Hummus has become part of our national diet.
While it is not the staple food it is in Israel, supermarket fridges up and down the UK brim with the chickpea-packed paste.
However, according to Christian Mouysset and Ronen Givon - owners of Hummus Bros Levantine Kitchen - what we can buy here is a far cry from the real deal.
In their book of the same name - published this week - the pair term supermarket hummus as "sour slurry, seasoned with preservatives and solid enough to re-tile the bathroom".
"Hummus is a very sensitive product and deteriorates quickly if you make it freshly. As soon as you add lemon to tahini it starts to change, so that it is not as good even the next day. So manufacturers add preservatives, which makes it taste totally different," explains Israeli-born Givon.
And Givon and Mouysset should know: each night, from 10pm until 8am, their chefs churn out 200kg of it to sell in their four central London Hummus Bros eateries; getting through an impressive three to four tonnes of chickpeas each month.
"First they must sort through the chickpeas, then boil them with bicarbonate of soda. The bicarbonate speeds up the softening process.

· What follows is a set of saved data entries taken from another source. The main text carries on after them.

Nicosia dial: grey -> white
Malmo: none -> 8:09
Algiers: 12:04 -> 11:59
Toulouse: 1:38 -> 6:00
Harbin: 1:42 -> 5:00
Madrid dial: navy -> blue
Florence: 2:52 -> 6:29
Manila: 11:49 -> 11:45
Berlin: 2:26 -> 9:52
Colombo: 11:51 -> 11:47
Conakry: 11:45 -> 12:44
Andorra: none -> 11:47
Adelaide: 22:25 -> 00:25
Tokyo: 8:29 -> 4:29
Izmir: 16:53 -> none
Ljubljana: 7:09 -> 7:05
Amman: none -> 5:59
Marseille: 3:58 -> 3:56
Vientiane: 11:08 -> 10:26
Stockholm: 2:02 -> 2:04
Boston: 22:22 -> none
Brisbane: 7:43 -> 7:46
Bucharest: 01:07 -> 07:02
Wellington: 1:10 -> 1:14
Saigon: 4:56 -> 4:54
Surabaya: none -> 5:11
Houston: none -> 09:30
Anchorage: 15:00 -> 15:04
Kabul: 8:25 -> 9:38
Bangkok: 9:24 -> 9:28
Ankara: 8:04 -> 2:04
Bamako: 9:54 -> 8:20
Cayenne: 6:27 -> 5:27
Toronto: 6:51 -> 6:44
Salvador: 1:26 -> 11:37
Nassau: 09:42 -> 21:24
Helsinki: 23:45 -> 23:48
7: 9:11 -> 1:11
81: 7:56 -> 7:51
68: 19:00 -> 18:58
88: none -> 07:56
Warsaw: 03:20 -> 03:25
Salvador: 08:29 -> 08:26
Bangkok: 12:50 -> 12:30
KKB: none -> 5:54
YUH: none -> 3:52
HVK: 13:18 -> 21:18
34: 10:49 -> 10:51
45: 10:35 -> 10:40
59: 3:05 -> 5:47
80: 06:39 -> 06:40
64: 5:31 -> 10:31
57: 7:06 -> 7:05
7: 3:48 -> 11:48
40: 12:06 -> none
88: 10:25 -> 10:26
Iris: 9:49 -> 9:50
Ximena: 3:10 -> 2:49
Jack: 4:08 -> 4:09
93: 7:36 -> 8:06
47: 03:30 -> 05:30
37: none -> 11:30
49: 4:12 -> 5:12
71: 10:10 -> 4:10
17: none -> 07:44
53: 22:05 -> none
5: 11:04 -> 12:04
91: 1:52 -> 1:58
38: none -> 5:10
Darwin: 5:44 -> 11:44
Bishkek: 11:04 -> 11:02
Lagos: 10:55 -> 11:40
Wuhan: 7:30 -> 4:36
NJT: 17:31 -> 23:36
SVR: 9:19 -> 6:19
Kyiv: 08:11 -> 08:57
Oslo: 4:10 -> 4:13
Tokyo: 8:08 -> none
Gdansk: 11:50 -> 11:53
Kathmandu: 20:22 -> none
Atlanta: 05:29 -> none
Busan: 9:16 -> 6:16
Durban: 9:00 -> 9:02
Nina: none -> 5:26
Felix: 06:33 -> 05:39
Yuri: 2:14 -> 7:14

Once they are soft, they are ground with tahini," explains Mouysset.
The hummus is made to a recipe developed by the duo - who are not actually brothers - after deciding that they wanted to build a business selling hummus.
"We studied computer sciences at Cambridge University, and in our third year, both switched to studying economics. We got on well and knew that we wanted to work together," recalls Mouysset.
They completed their studies in 2003, and went their separate ways. A year later they were reunited and hit upon hummus as a potential business idea.
Givon, who came to the UK aged 11 with his parents, but returned to Israel after school to do his military service, says hummus became his "obsession" in his teens. In the book's introduction, he recalls how he and his Israeli friends would sit in Tel Aviv's hummus places and debate "which was cleaner, tastier, grainer". He and his friends would put the world to rights over bowls of the chickpea product.
"In Israel, it was man's food. It was our fast food; we didn't eat burgers. It was tasty and accessible," he recalls.
Here in the UK, the perception of hummus is entirely different.
"There were no hummus brands here on the high street or in supermarkets," says French-born Mouysset. So he and Givon experimented with recipes until they were happy, and started taking it to local markets in north west London to gauge public reaction.
They worked hard to find the best chickpeas, importing tahini direct from Israel. It was a credit to their sourcing that when Israeli restaurant, The Palomar, opened in London this year, co-owner, Yossi Elad - a friend of Givon's from Israel - asked if the pair could supply The Palomar's tahini too.
By day, the service style of their London outlets is over the counter, but it is not fast food - a description conjuring up all number of unhealthy deep-fried delights. In the book the authors reinforce how good hummus is for you.
"Chickpeas are very healthy because they do not contain any cholesterol or saturated fats. They are also rich in protein. Tahini is also high in protein and is a great source of valuable calcium."
As London's first hummus outlet, the challenge has been persuading people that hummus is more than a dip.
"We add toppings and turn it into a meal with chicken or guacamole in order to get people in. After a few tries, customers try it with more Israeli toppings like fava beans," explains Givon.
The book shares their recipe for hummus and for some of the toppings, side dishes, salads, breads and desserts served in their restaurants. Inspiration is drawn from the Levant - or Eastern Mediterranean countries, which include Israel, Syria, Lebanon and Turkey.
The pair are clear on the essentials for the perfect hummus, warning that it will take time to allow for the overnight soaking and long cooking of chickpeas.
"In Israel, most people don't bother making it as it is relatively low-cost to buy and a bit of an art to make," laughs Givon.
If you want to taste authentic hummus then you may want to invest the time. If it all sounds a bit of a faff, then you know where to go to try the real deal.